Coup d'oeil sur cet article

Des Québécois qui prévoyaient voyager dans les prochains mois se sont vu refuser l’administration d’une « dose additionnelle » du vaccin, même si le gouvernement l’a autorisée.

« On m’a dit que je devais avoir un billet d’avion afin de prouver que j’avais un départ imminent pour avoir ma dose additionnelle », raconte Jacques Perrier, qui comptait quitter le pays dans quelques semaines.

L’homme voulait éviter une mauvaise surprise, comme celle du couple qui a fait les manchettes après s’être fait interdire une croisière parce qu’il avait une vaccination mixte. Ayant lui-même reçu deux vaccins différents, M. Perrier s’est rendu dans un centre de vaccination de Blainville où il s’est buté à un refus net, samedi.

« Ça n’a aucun sens ! Je n’irai pas acheter un billet d’avion sans être en état de partir ! » peste-t-il. 

Pourtant le ministère de la Santé a indiqué vendredi qu’aucune preuve n’était exigée pour l’obtention de cette dose additionnelle.
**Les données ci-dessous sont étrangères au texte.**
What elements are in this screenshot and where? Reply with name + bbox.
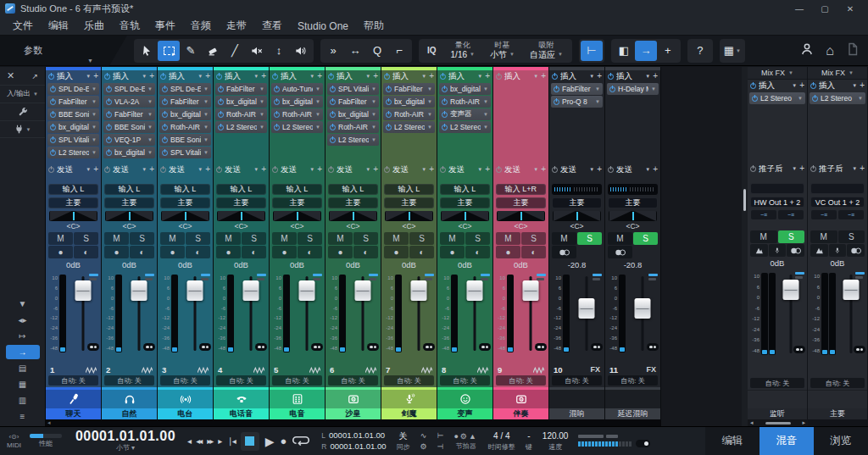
pan-control[interactable] [217, 211, 265, 221]
monitor-button[interactable]: ◐ [521, 246, 546, 258]
mode-cell[interactable]: −≡ [751, 210, 776, 219]
record-arm-button[interactable]: ● [440, 246, 465, 258]
power-icon[interactable] [330, 137, 336, 143]
insert-slot[interactable]: Roth-AIR▼ [271, 108, 323, 120]
input-select[interactable]: 输入 L [384, 184, 434, 195]
channel-name[interactable]: 延迟混响 [605, 408, 660, 419]
punch-icons[interactable]: ⊢ ⊣ [437, 430, 444, 452]
record-arm-button[interactable]: ● [384, 246, 409, 258]
sync-toggle[interactable]: 关 同步 [397, 430, 410, 452]
fader-well[interactable] [234, 275, 267, 352]
add-icon[interactable]: + [860, 164, 865, 173]
channel-name[interactable]: 电台 [158, 408, 213, 419]
monitor-button[interactable]: ◐ [353, 246, 378, 258]
params-panel[interactable]: 参数 ▼ [0, 36, 127, 66]
output-select[interactable]: HW Out 1 + 2 [750, 197, 804, 208]
pencil-tool-button[interactable]: ✎ [180, 41, 202, 61]
insert-slot[interactable]: VEQ-1P▼ [103, 134, 155, 146]
menu-事件[interactable]: 事件 [147, 17, 183, 35]
channel-name[interactable]: 自然 [102, 408, 157, 419]
input-select[interactable]: 输入 L+R [496, 184, 546, 195]
channel-icon-tile[interactable] [605, 390, 660, 408]
stereo-toggle-button[interactable] [608, 246, 632, 258]
insert-slot[interactable]: H-Delay Mon..▼ [607, 83, 659, 95]
insert-slot[interactable]: SPL Vitalizer..▼ [327, 83, 379, 95]
tempo-display[interactable]: 120.00 速度 [542, 430, 569, 452]
crosshair-button[interactable]: + [657, 41, 679, 61]
input-select[interactable]: 输入 L [216, 184, 266, 195]
power-icon[interactable] [162, 150, 168, 156]
automation-mode[interactable]: 自动: 关 [440, 375, 490, 386]
fader-handle[interactable] [522, 280, 538, 301]
mute-button[interactable]: M [48, 232, 73, 245]
mode-cell[interactable]: −≡ [811, 210, 837, 219]
solo-button[interactable]: S [74, 232, 98, 245]
insert-slot[interactable]: Roth-AIR▼ [215, 108, 267, 120]
record-button[interactable]: ● [280, 435, 287, 447]
blank[interactable] [633, 246, 658, 258]
automation-mode[interactable]: 自动: 关 [48, 375, 98, 386]
channel-icon-tile[interactable] [270, 390, 325, 408]
record-arm-button[interactable]: ● [328, 246, 353, 258]
insert-slot[interactable]: FabFilter Pro..▼ [47, 96, 99, 108]
autoscroll-button[interactable]: ⊢ [581, 41, 603, 61]
solo-button[interactable]: S [778, 230, 805, 243]
monitor-button[interactable]: ◐ [74, 246, 98, 258]
power-icon[interactable] [496, 167, 502, 173]
insert-slot[interactable]: Pro-Q 8▼ [551, 96, 603, 108]
power-icon[interactable] [106, 150, 112, 156]
fader-well[interactable] [402, 275, 435, 352]
add-icon[interactable]: + [373, 165, 378, 174]
add-icon[interactable]: + [485, 72, 490, 80]
add-icon[interactable]: + [653, 72, 658, 80]
fader-handle[interactable] [410, 280, 426, 301]
insert-slot[interactable]: SPL De-Ess..▼ [103, 83, 155, 95]
add-icon[interactable]: + [93, 165, 98, 174]
insert-slot[interactable]: L2 Stereo▼ [271, 121, 323, 133]
add-icon[interactable]: + [93, 72, 98, 80]
channel-list-icon[interactable]: ▤ [6, 361, 40, 375]
channel-name[interactable]: 电音 [270, 408, 325, 419]
output-select[interactable]: 主要 [552, 197, 602, 208]
output-select[interactable]: 主要 [104, 197, 154, 208]
output-select[interactable]: 主要 [272, 197, 322, 208]
q-button[interactable]: Q [366, 41, 388, 61]
pan-control[interactable] [441, 211, 489, 221]
power-icon[interactable] [274, 99, 280, 105]
fader-handle[interactable] [298, 280, 314, 301]
power-icon[interactable] [162, 112, 168, 118]
channel-icon-tile[interactable] [549, 390, 604, 408]
pan-control[interactable] [161, 211, 209, 221]
performance-meter[interactable]: 性能 [30, 434, 62, 448]
automation-mode[interactable]: 自动: 关 [384, 375, 434, 386]
power-icon[interactable] [50, 112, 56, 118]
pan-control[interactable] [385, 211, 433, 221]
cursor-tool-button[interactable] [136, 41, 158, 61]
channel-name[interactable]: 剑魔 [381, 408, 437, 419]
help-button[interactable]: ? [689, 41, 711, 61]
mute-button[interactable]: M [750, 230, 777, 243]
power-icon[interactable] [440, 74, 446, 80]
mute-button[interactable]: M [608, 232, 632, 245]
channel-name[interactable]: 聊天 [46, 408, 101, 419]
solo-button[interactable]: S [633, 232, 658, 245]
power-icon[interactable] [160, 74, 166, 80]
automation-mode[interactable]: 自动: 关 [104, 375, 154, 386]
power-icon[interactable] [274, 86, 280, 92]
channel-icon-tile[interactable] [326, 390, 381, 408]
close-console-icon[interactable]: ✕ [7, 70, 14, 81]
fader-handle[interactable] [782, 280, 798, 300]
postfader-sends-header[interactable]: 推子后▼+ [808, 163, 867, 175]
mute-button[interactable]: M [810, 230, 837, 243]
automation-mode[interactable]: 自动: 关 [750, 378, 804, 388]
preroll-icons[interactable]: ∿ ⚙ [420, 430, 427, 452]
add-icon[interactable]: + [373, 72, 378, 80]
monitor-button[interactable]: ◐ [409, 246, 434, 258]
insert-slot[interactable]: bx_digital V3▼ [439, 83, 491, 95]
automation-mode[interactable]: 自动: 关 [216, 375, 266, 386]
add-icon[interactable]: + [653, 165, 658, 174]
power-icon[interactable] [442, 86, 448, 92]
insert-slot[interactable]: FabFilter Pro..▼ [215, 83, 267, 95]
monitor-button[interactable]: ◐ [242, 246, 266, 258]
add-icon[interactable]: + [149, 165, 154, 174]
Cette autre dose « pourra être administrée à toute personne dont la vaccination ne sera pas reconnue dans le pays où elle se rend », sur demande.  

  • Écoutez l'entrevue de Danny St Pierre avec le virologue Benoît Barbeau sur QUB radio:   

Comme un extra-terrestre 

Une situation semblable est survenue près de Québec, ce week-end, lorsque Mélanie Gilbert a tenté d’obtenir une troisième dose de vaccin en vue de son voyage au Mexique cet hiver. 

Les employés du centre de vaccination de l’entreprise Biscuit Leclerc, à Saint-Augustin-de-Desmaures, semblaient alors « totalement désemparés ». 

« On m’a regardée comme si j’étais une extra-terrestre. On m’a dit qu’on ne faisait pas ça ici et que, de toute façon, mon voyage n’était pas assez imminent », lance celle qui a reçu deux doses dépareillées. 

Photo Agence QMI, Guy Martel

Précisons que le ministère de la Santé recommande de ne pas demander cette autre dose trop longtemps à l’avance « puisque la situation peut évoluer rapidement ». Toutefois, il n’y a aucun délai maximal à respecter. 

Manque de cohésion 

Contacté à ce sujet, le CIUSSS de la Capitale-Nationale dit s’adapter à cette nouvelle directive et affirme qu’elle sera appliquée rapidement dans l’ensemble de leur site. 

Même si le gouvernement a donné son aval vendredi, les CISSS et CIUSSS ont reçu la directive officielle de la Santé publique nationale samedi après-midi, se défend-on. 

« C’est fâchant ! Chaque fois qu’un changement survient en santé publique depuis le début de la crise, ça prend toujours une éternité à se rendre sur le terrain », déplore Mme Gilbert. 

Panne et scepticisme pour la loto-vaccin  

La loterie vaccinale n’aura pas vraiment d’impact réel sur la couverture vaccinale de la province contrairement à l’imposition de restrictions aux récalcitrants, estiment des experts. 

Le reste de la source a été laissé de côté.